The Gulag Archipelago
Photo Credit: Wikipedia Commons
Though some of Russia’s most famous works of literature come from the 19th century, The Gulag Archipelago is one of the most famous books of the Soviet era. Published in three volumes between 1958 and 1968, author Aleksandr Solzhenitsyn wrote about the Soviet Union’s oppressive system of government and his experience as a prisoner in a gulag. He spent eight years at a gulag for "counterrevolutionary activity” (he insulted Stalin in a letter to a friend) when he was serving in World War II in 1945. His writings in The Gulag Archipelago described the horrific nature of the gulags, making it one of the most controversial books in the Soviet Union.

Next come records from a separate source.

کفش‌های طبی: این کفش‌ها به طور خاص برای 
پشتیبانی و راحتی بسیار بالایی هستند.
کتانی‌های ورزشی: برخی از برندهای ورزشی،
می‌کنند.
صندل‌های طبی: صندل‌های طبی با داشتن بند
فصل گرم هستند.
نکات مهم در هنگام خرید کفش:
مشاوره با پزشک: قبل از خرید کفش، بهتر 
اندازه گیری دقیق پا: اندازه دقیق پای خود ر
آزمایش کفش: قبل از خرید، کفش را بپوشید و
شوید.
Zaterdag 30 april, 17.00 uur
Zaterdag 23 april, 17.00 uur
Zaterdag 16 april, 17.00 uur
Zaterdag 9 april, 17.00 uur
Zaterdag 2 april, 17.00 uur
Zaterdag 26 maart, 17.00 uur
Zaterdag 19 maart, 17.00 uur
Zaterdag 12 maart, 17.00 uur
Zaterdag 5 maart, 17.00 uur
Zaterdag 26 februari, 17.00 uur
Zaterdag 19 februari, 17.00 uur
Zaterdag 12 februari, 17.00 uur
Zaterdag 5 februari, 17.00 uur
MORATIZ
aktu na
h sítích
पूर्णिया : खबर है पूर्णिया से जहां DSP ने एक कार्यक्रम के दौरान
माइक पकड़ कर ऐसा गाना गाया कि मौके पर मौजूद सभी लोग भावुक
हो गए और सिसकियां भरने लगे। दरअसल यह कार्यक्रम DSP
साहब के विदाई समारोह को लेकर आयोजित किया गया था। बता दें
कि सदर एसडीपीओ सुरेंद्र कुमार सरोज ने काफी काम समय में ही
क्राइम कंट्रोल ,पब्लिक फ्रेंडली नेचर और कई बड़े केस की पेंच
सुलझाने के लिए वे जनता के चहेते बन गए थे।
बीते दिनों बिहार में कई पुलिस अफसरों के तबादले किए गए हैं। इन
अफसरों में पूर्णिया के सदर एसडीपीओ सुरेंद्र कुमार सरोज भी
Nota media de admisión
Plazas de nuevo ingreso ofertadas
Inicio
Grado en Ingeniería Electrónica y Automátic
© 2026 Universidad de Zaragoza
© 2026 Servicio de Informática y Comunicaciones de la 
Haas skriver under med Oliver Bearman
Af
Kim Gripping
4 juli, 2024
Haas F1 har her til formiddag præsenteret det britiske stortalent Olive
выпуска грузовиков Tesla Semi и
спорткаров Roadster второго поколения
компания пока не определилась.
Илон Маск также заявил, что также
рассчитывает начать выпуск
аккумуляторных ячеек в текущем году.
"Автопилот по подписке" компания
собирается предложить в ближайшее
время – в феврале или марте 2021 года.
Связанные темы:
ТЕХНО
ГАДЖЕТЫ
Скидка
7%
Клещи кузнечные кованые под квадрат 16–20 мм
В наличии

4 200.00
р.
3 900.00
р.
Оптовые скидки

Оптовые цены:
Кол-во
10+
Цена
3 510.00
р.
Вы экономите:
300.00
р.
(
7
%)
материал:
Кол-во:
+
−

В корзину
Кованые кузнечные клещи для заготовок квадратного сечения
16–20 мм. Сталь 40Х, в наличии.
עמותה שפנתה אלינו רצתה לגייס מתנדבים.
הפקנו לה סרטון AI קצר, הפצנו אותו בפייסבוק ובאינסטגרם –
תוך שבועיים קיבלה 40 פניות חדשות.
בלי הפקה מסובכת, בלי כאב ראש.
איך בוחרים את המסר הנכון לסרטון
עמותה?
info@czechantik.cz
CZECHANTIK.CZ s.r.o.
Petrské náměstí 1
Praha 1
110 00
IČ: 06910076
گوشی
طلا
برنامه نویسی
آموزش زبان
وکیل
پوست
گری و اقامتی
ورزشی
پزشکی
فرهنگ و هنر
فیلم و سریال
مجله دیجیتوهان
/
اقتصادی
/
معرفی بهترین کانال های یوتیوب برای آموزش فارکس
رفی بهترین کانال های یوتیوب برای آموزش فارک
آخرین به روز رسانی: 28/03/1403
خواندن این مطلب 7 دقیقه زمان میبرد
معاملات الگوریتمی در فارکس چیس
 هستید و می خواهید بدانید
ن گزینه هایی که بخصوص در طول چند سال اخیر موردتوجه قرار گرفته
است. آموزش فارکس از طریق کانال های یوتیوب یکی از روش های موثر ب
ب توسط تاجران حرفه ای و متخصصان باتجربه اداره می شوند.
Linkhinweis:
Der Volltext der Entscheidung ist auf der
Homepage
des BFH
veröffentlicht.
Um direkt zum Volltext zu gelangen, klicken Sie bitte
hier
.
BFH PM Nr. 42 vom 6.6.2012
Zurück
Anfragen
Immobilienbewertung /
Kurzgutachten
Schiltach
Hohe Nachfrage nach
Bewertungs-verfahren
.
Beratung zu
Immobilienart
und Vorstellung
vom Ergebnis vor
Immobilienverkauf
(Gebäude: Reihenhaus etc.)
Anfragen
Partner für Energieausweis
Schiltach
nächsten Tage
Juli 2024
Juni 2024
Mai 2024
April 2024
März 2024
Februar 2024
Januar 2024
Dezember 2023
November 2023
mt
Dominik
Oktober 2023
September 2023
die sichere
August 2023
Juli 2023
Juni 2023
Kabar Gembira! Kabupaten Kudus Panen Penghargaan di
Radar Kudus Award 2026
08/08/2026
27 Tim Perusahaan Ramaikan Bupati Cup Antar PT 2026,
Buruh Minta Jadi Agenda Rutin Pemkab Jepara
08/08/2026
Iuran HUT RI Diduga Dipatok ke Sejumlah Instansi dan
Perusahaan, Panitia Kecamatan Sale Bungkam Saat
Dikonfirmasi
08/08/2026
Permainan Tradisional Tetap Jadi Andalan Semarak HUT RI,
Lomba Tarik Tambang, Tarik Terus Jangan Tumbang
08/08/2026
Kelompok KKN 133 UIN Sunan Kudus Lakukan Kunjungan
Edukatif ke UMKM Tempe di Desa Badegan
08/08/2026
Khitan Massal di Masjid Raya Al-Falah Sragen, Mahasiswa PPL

Though many were sent to gulags for political dissidence during Stalin's Great Purge and beyond, some were sent for no reason at all or because they were in the wrong place at the wrong time. Vera Golobeva spent six years in a gulag for no reason, and she tells her story in the video below.
Nothing helps us understand the present like history, and Russian history (especially in the 20th century) has a stronger presence in our culture than most Americans know. We must study Russian history to avoid repeating it.